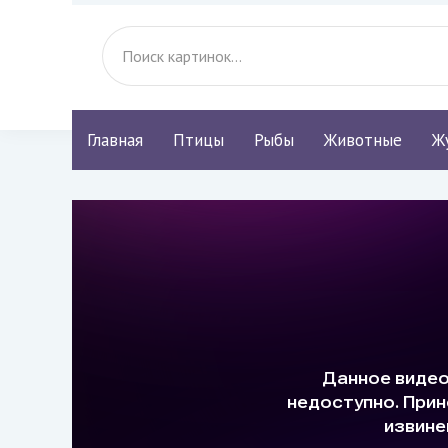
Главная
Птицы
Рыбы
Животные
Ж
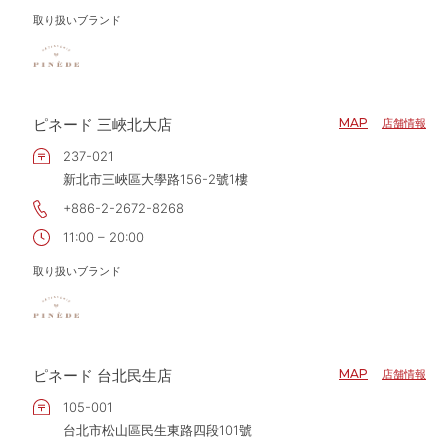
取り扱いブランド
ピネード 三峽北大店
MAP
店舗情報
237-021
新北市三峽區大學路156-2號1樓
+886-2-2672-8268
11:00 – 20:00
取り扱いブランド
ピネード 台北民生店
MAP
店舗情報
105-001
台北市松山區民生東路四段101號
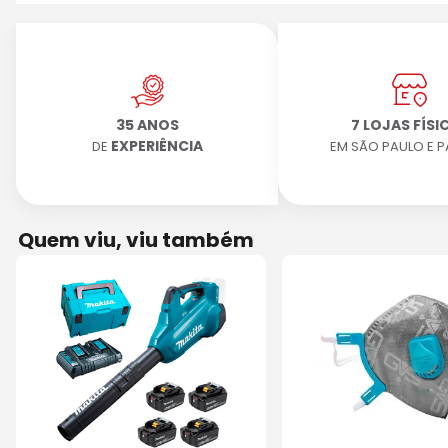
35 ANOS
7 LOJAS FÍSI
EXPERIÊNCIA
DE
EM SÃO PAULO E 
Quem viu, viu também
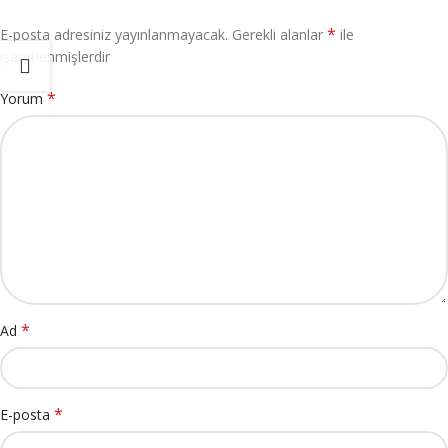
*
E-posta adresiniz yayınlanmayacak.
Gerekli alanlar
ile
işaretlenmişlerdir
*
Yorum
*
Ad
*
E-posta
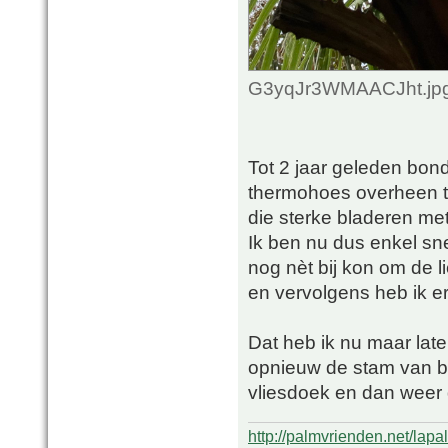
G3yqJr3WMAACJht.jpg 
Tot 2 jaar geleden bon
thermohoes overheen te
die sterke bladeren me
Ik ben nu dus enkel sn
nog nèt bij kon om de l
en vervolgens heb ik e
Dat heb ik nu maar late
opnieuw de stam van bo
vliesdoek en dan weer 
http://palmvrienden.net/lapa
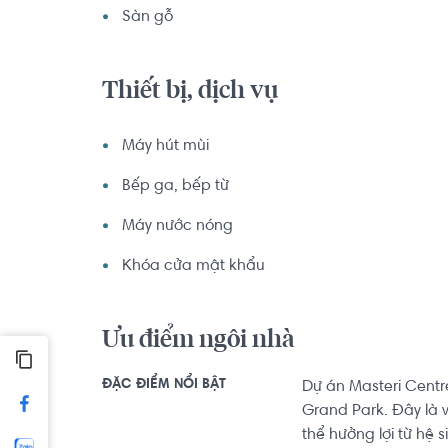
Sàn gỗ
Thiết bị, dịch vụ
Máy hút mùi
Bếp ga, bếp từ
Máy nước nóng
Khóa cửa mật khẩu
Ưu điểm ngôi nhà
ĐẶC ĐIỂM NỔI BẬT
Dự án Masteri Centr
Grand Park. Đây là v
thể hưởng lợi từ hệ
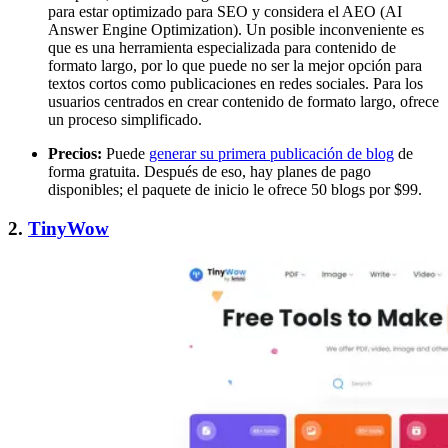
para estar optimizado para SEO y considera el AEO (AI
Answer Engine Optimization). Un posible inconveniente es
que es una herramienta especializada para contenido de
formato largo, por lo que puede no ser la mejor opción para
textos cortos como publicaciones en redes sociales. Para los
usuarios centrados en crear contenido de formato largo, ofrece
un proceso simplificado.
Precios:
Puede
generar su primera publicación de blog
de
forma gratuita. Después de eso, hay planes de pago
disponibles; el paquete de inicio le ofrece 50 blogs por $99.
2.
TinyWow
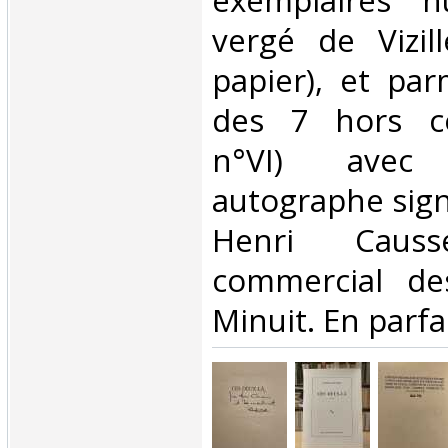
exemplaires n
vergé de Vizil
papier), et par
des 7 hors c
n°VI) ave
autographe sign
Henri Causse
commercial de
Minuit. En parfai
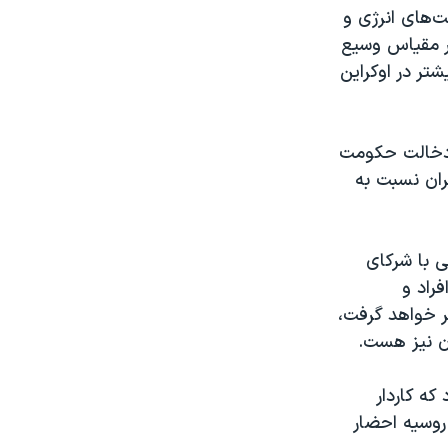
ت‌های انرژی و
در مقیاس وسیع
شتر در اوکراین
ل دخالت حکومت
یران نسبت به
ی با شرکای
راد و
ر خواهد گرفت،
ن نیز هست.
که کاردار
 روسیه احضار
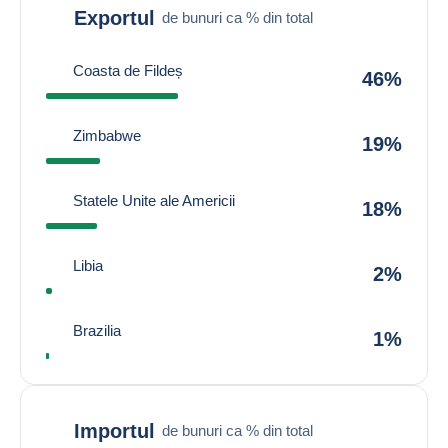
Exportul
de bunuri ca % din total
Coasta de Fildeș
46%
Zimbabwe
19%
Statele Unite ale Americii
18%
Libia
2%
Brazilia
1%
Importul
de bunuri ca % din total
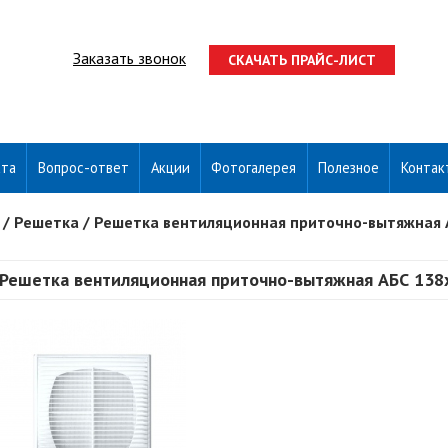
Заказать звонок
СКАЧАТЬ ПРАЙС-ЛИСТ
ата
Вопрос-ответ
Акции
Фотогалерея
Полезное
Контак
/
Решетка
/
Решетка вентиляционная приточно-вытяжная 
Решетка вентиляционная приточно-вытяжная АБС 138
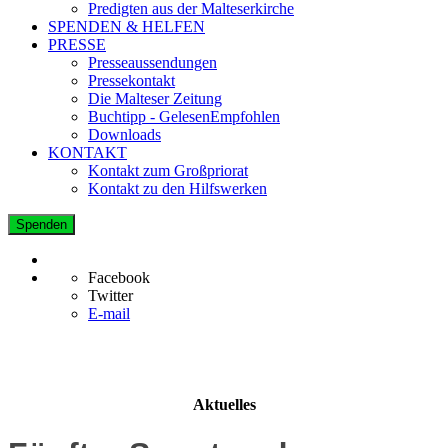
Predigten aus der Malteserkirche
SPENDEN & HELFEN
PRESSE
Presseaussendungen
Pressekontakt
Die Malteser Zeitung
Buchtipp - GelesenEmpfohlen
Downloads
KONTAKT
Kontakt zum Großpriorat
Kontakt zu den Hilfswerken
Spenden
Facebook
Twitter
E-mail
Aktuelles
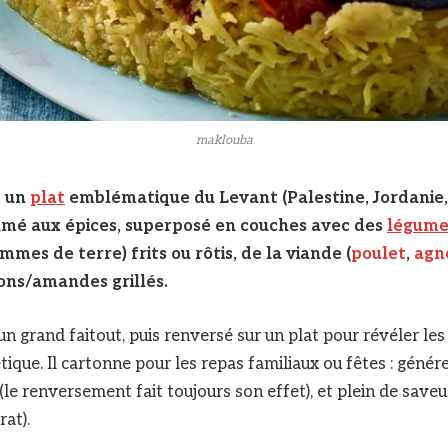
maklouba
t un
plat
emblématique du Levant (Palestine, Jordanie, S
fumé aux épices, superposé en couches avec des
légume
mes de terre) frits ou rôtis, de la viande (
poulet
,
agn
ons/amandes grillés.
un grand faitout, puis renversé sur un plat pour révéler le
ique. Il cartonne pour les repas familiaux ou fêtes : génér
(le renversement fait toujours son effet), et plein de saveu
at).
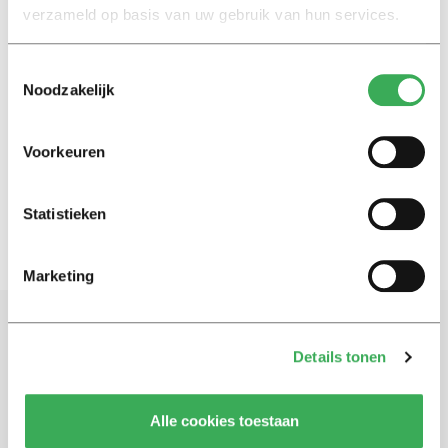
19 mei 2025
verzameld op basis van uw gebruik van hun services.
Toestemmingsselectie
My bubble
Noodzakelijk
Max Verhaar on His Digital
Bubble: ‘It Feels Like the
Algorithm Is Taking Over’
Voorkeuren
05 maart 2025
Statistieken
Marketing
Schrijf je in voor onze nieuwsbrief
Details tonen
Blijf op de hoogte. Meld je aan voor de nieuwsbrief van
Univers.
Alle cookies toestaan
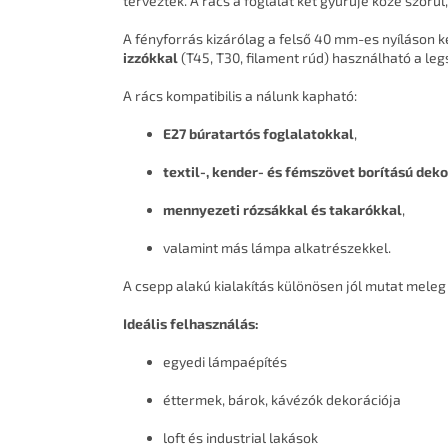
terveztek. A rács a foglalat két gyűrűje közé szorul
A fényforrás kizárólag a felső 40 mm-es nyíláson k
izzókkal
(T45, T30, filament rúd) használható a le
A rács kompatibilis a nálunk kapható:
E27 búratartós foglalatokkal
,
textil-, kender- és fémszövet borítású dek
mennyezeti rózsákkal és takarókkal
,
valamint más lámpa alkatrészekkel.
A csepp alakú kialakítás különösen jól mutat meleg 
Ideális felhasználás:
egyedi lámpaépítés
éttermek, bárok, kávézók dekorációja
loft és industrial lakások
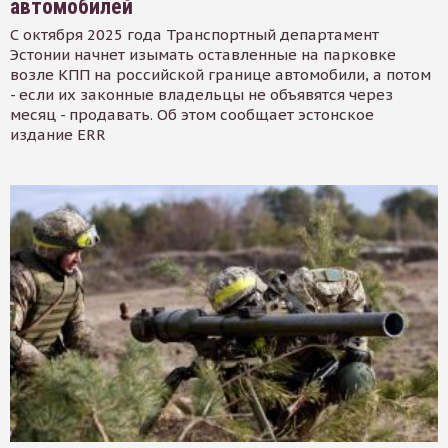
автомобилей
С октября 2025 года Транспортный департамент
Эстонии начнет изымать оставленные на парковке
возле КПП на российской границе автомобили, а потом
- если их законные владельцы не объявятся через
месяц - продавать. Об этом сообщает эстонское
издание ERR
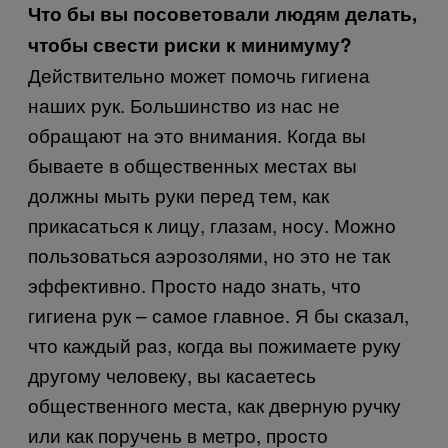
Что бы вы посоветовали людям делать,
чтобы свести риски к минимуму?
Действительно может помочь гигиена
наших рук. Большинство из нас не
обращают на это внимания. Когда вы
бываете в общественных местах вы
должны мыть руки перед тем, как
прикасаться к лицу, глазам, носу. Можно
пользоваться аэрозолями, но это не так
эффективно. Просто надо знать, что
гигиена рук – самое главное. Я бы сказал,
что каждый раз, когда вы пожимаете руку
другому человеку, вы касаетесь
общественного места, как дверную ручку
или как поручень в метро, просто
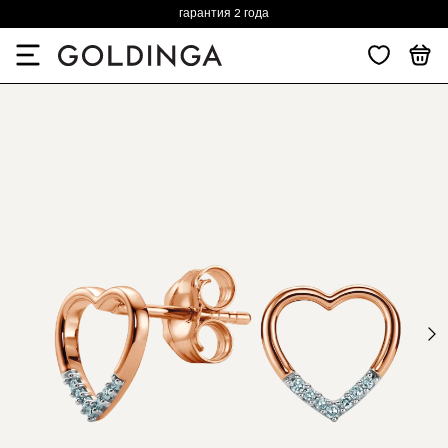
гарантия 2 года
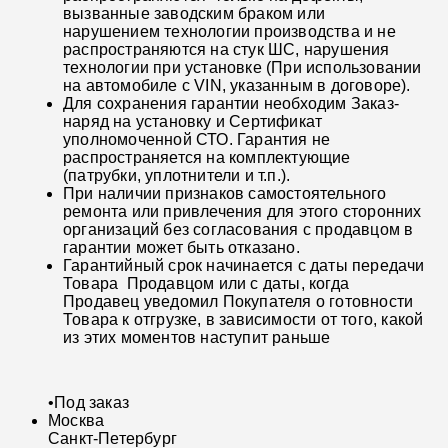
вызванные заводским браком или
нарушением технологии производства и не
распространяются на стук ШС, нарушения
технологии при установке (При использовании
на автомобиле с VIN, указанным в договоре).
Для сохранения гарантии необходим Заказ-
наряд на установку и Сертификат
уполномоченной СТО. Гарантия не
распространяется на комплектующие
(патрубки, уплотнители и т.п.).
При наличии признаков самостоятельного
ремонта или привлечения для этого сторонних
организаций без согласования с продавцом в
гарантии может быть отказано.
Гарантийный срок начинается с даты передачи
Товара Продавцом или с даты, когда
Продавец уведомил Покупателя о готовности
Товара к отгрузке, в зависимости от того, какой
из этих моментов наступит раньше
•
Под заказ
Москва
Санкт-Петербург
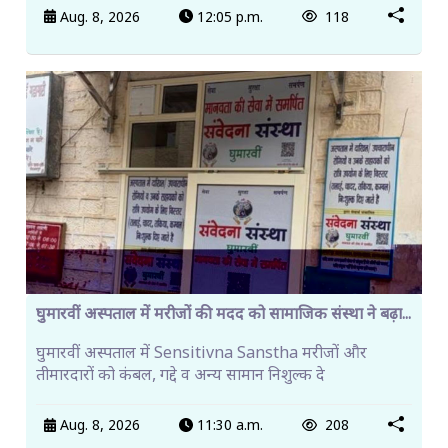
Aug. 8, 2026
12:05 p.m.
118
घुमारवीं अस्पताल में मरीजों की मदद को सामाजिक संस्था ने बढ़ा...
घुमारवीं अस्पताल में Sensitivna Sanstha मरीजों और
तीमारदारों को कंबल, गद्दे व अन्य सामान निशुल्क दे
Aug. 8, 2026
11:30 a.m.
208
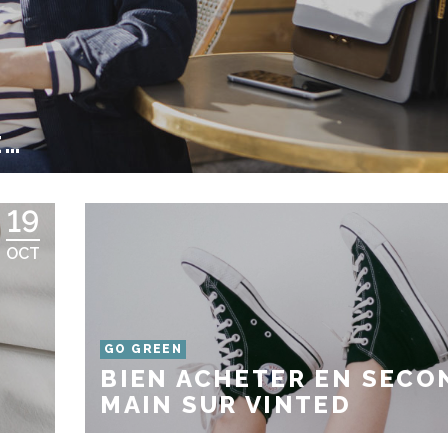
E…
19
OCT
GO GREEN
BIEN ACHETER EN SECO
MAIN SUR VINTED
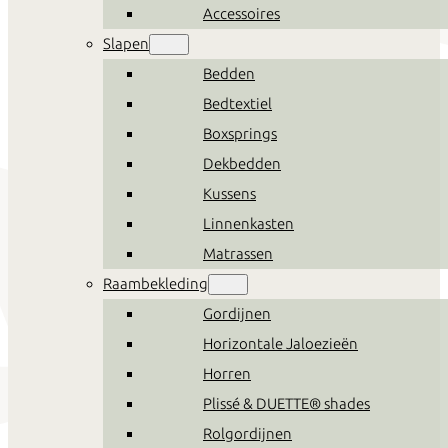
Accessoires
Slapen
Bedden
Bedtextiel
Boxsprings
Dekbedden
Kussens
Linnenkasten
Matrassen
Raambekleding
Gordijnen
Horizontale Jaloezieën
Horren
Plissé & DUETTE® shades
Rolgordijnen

-=-=-=-=-

* [Work required]
What is needed is an exact copy of each line from the top of the data above through the line containing "E-posta adresiniz yayınlanmayacak.", with no pictures.

* [Written response]
Главная
Птицы
Рыбы
Животные
Ж
取り扱いブランド
ピネード 三峽北大店
MAP
店舗情報
237-021
新北市三峽區大學路156-2號1樓
+886-2-2672-8268
11:00 – 20:00
取り扱いブランド
ピネード 台北民生店
MAP
店舗情報
105-001
台北市松山區民生東路四段101號
35 ANOS
7 LOJAS FÍSI
EXPERIÊNCIA
DE
EM SÃO PAULO E 
Quem viu, viu também
*
E-posta adresiniz yayınlanmayacak.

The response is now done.